Blockchain Review | Some Key Points of Satoshi Nakamoto in the Bitcoin Whitepaper

Blockchain Review | Some Key Points of Satoshi Nakamoto in the Bitcoin Whitepaper_第1张图片
Satoshi Nakamoto

It deserved to review the bitcoin whitepaper written by Satoshi Nakamoto 11 years ago.

IN SUMMARY, there are 7 key points:

1. The root problem with conventional currency is all the trust that's required to make it work.

2. The fact that new coins are produced means the money supply increases by a planned amount, but this does not necessarily result in inflation

3. In a few decades when the reward gets too small, the transaction fee will become the main compensation for nodes.

4. This is the first time we’re trying a decentralized, non-trust-based system.

5. The utility of the exchanges made possible by Bitcoin will far exceed the cost of electricity used.

6. The usual framework of coins made from digital signatures, which provides strong control of ownership, but is incomplete without a way to prevent double-spending. A peer-to-peer network using proofs-of-work to record a public history of transactions quickly becomes computationally impractical for an attacker to change if honest nodes control a majority of CPU proof-of-worker.

7. The payee can't verify that one of the owners did not double-spend the coin. A common solution is to introduce a trusted central authority, or mint, that checks every transaction for double spending. The problem with this solution is that the fate of the entire money system depends on the company running the mint, with every transaction having to go through them, just like a bank.


The root problem with conventional currency is all the trust that's required to make it work. The central bank must be trusted not to debase the currency, but the history of fiat currencies is full of breaches of that trust. Banks must bet rusted to hold our money and transfer it electronically, but they lend it out in waves of credit bubbles with barely a fraction in reserve. We have to trust them with our privacy, trust them not to let identity thieves drain our accounts.

In this sense, it's more typical of a precious metal. Instead of the supply changing to keep the value the same, the supply is predetermined and the value changes. As the number of users grows, the value per coin increases. It has the potential for a positive feedback loop; as users increase, the value goes up,which could attract more users to take advantage of the increasing value.

The fact that new coins are produced means the money supply increases by a planned amount, but this does not necessarily result in inflation. If the supply of money increases at the same rate that the number of people using it increases, prices remains tablet. If it does not increase as fast as demand, there will be deflation and early holders of money will see its value increase. Coins have to get initially distributed somehow, and a constant rate seems like the best formula.

As computers get faster and the total computing power applied to creating bitcoins increases, the difficulty increases proportionally to keep the total new production constant. Thus, it is known in advance how many new bitcoins will be created every year in the future.

Right. Otherwise, we couldn’t have a finite limit of 21 million coins, because there would always need to be some minimum reward for generating. In a few decades when the reward gets too small, the transaction fee will become the main compensation for nodes. I’m sure that in 20 years there will either be very large transaction volume or no volume.
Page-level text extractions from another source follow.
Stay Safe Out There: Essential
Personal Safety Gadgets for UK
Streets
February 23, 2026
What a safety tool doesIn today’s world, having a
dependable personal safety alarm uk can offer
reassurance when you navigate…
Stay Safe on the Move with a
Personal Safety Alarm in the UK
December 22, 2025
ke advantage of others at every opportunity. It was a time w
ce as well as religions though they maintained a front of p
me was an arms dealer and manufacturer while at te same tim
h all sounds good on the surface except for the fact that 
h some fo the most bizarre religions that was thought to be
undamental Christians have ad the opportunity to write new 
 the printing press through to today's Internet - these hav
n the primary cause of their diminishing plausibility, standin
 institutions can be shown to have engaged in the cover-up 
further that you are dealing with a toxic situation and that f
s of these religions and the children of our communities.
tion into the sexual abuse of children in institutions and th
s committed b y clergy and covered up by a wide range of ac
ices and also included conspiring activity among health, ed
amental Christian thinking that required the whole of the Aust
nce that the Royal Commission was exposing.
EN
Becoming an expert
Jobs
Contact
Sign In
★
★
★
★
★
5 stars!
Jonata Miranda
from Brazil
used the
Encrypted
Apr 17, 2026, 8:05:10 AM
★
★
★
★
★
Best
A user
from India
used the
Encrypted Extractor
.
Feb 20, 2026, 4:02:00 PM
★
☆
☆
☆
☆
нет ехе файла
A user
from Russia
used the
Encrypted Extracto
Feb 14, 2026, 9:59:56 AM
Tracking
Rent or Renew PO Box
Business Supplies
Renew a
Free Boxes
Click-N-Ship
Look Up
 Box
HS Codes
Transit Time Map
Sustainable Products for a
A lot of people automatically dismiss e-currency as a lost cause because of all the companies that failed since the 1990’s. I hope it’s obvious it was only the centrally controlled nature of those systems that doomed them. I think this is the first time we’re trying a decentralized, non-trust-based system.

It's the same situation as gold and gold mining. The marginal cost of gold mining tends to stay near the price of gold. Gold mining is a waste, but that waste is far less than the utility of having gold available as a medium of exchange. I think the case will be the same for Bitcoin. The utility of the exchanges made possible by Bitcoin will far exceed the cost of electricity used. Therefore,not having Bitcoin would be the net waste.
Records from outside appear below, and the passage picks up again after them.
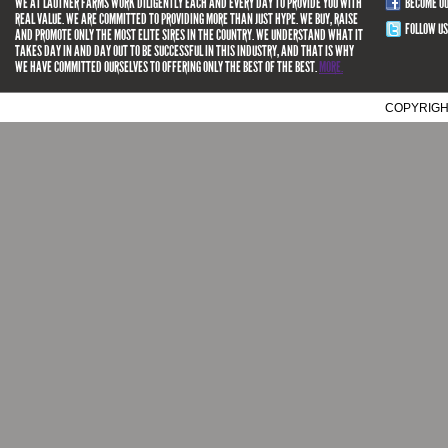
WE AT LAUTNER FARMS WORK DILIGENTLY EACH AND EVERY DAY TO PROVIDE YOU WITH
BECOME O
REAL VALUE. WE ARE COMMITTED TO PROVIDING MORE THAN JUST HYPE. WE BUY, RAISE
FOLLOW US
AND PROMOTE ONLY THE MOST ELITE SIRES IN THE COUNTRY. WE UNDERSTAND WHAT IT
TAKES DAY IN AND DAY OUT TO BE SUCCESSFUL IN THIS INDUSTRY, AND THAT IS WHY
WE HAVE COMMITTED OURSELVES TO OFFERING ONLY THE BEST OF THE BEST.
MORE.
COPYRIGH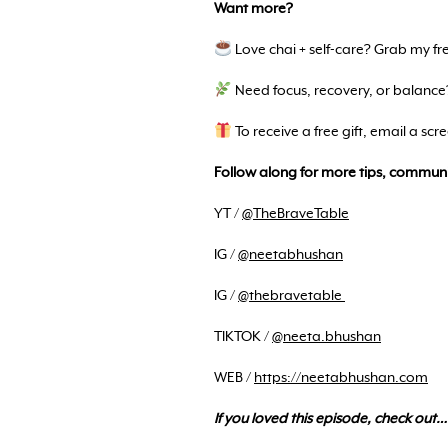
Want more?
Love chai + self-care? Grab my f
Need focus, recovery, or balance
To receive a free gift, email a sc
Follow along for more tips, communi
YT /
@TheBraveTable
IG /
@neetabhushan
IG /
@thebravetable
TIKTOK /
@neeta.bhushan
WEB /
https://neetabhushan.com
If you loved this episode, check out…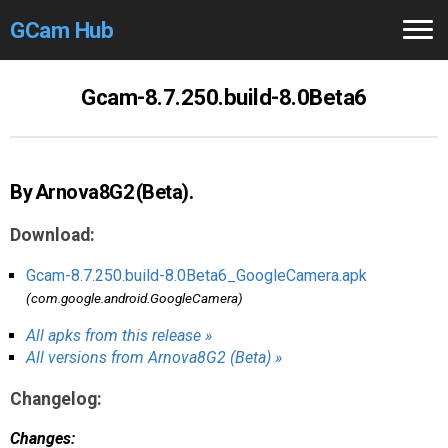
GCam Hub
Home
Gcam-8.7.250.build-8.0Beta6
How to
Use
Stable Versions
By Arnova8G2 (Beta).
Modders
/Devs
Download:
Help
Gcam-8.7.250.build-8.0Beta6_GoogleCamera.apk
(com.google.android.GoogleCamera)
Links
/Groups
All apks from this release »
All versions from Arnova8G2 (Beta) »
Camera
Fixes
Changelog:
GCam GO
Changes:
We have proposed a system for electronic transactions without relying on trust. We started with the usual framework of coins made from digital signatures, which provides strong control of ownership, but is incomplete without a way to prevent double-spending. To solve this, we proposed a peer-to-peer network using proofs-of-work to record a public history of transactions that quickly becomes computationally impractical for an attacker to change if honest nodes control a majority of CPU proof-of-worker.

The problem of course is the payee can't verify that one of the owners did not double-spend the coin. A common solution is to introduce a trusted central authority, or mint, that checks every transaction for double spending. After each transaction, the coin must be returned to the mint to issue a new coin,and only coins issued directly from the mint are trusted not to be double-spent. The problem with this solution is that the fate of the entire money system depends on the company running the mint, with every transaction having to go through them, just like a bank.